Ambos grupos de personas llegaron a acuerdos internos: los primeros establecieron entre sí no volver a andar solos, siempre salir como mínimo de a tres; el segundo grupo acordó no esconderse, mirar a los asesinos de su pariente a los ojos.

Los encuentros entre miembros de cada uno de los grupos, se volvieron más frecuentes: los parientes del bobo pasaron de esconderse a mirar a los ojos a quién fuera que se toparan, llamarles por su nombre y decir las palabras mágicas “no fuiste tú, una masa mató mi sangre”. Los individuos en un principio se encogieron de hombros, y rápidamente quitaban la vista, pues cada uno pensaba de sí mismo, que precisamente el clan del bobo, no lo localizaba como uno de los que conformaron la masa que linchó a su sangre.

Pero cuando todos los que conformaron la masa, se dieron cuenta que la frase no los exoneraba, sino que era utilizada para resaltar su cobardía, los victimarios también comenzaron a encarar, sostener la mirada y, sobre todo a rechistar.

Cada uno de los grupos se auto examinaba y no podía encontrar más que justificación a su comportamiento.
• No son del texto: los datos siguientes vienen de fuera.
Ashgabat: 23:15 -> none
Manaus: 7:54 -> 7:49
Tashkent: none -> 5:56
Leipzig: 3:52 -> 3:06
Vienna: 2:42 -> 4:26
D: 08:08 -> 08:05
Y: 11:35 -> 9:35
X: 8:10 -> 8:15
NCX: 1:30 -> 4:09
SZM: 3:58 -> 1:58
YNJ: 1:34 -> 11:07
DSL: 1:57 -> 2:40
Este razonamiento les aligeró la conciencia por unos pocos días. El fuero interno de algunos miembros de las familias se rompió, y dejaron que sus bocas confesaran los motivos de encono: los primeros dijeron “no podemos permitir que nos sigan intimidando, los miserables se traen algo”; los segundos miraron al resto de sus cercanos y hablaron en voz baja “¿qué clase de justicia es increparles y dejarles ir? tenemos que descontarnos con uno de ellos”.

La tarde era clara, pese a que el viento soplaba fuertemente y arrastraba intermitentemente grandes cantidades de polvo, que terminaban asentándose sobre los habitantes del pueblo, quienes habían adquirido un tono ocre y una ligera tos, debido al polvo que les entraba en la garganta y el cual trataba constantemente de expectorar.
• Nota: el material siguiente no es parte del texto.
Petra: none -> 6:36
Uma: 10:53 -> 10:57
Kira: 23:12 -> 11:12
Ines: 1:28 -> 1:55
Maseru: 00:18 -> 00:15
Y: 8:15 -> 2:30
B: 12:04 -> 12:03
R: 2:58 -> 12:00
Ninguno de los grupos se atrevía a dar un paso al frente en sus proyectos y, pese a haber maquinado cada cual cientos de maneras de comenzar una trifulca, ninguno de ellos daba el primer paso; todo lo contrario, seguían en su actitud de confrontarse con la mirada y exonerar a los individuos.
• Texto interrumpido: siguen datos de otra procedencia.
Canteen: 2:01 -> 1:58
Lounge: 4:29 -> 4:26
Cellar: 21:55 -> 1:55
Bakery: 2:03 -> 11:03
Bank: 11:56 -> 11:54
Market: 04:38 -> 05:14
El calor continuó incrementándose y con éste las capas de polvo que caían sobre cada uno. Ninguno de los ancianos o de los jóvenes notó un charco de agua; sin embargo los niños de ambos grupos corrieron a éste para conformar un grupo de juego y, sin resentimientos por los individuos del otro grupo, saltaron sobre el agua, haciendo que ésta salpicara en forma de gotas cayendo sobre las espaldas de los adultos.

No sólo se formaron pequeñas manchas marrones sobre la piel ocre, sino que fue la excusa que ambos grupos estaban esperando para abalanzarse sobre el otro. Como la boca estaba llena de polvo apenas podían emitir un risa y, como el agua sumada al polvo se transformó en un barro, los hombres tuvieron que apoyar sus manos sobre el lodo para poder avanzar; pero al perder sus manos la única manera de atacar era morder el cuello de sus adversarios; los hombres se transformaron en dos jaurías de hienas, que matándose en un principio con sus enemigos, vieron después que algunos de sus individuos no se daban tan a fondo en la carnicería, por lo cual giraron sus fauces sobre los miembros más débiles de su clan.

La lucha prosiguió lo que faltaba de la tarde, hasta que el ocaso marcó quién habría de sobrevivir y quién no; los sobrevivientes se encontraron tan magullados y cubiertos de una capa de sangre coagulada sobre los rostros que los hacía irreconocibles. Además la mortandad fue tal, que los muertos superaron a los sobrevivientes, y por lo tanto, éstos tuvieron que unirse y conformar un único grupo.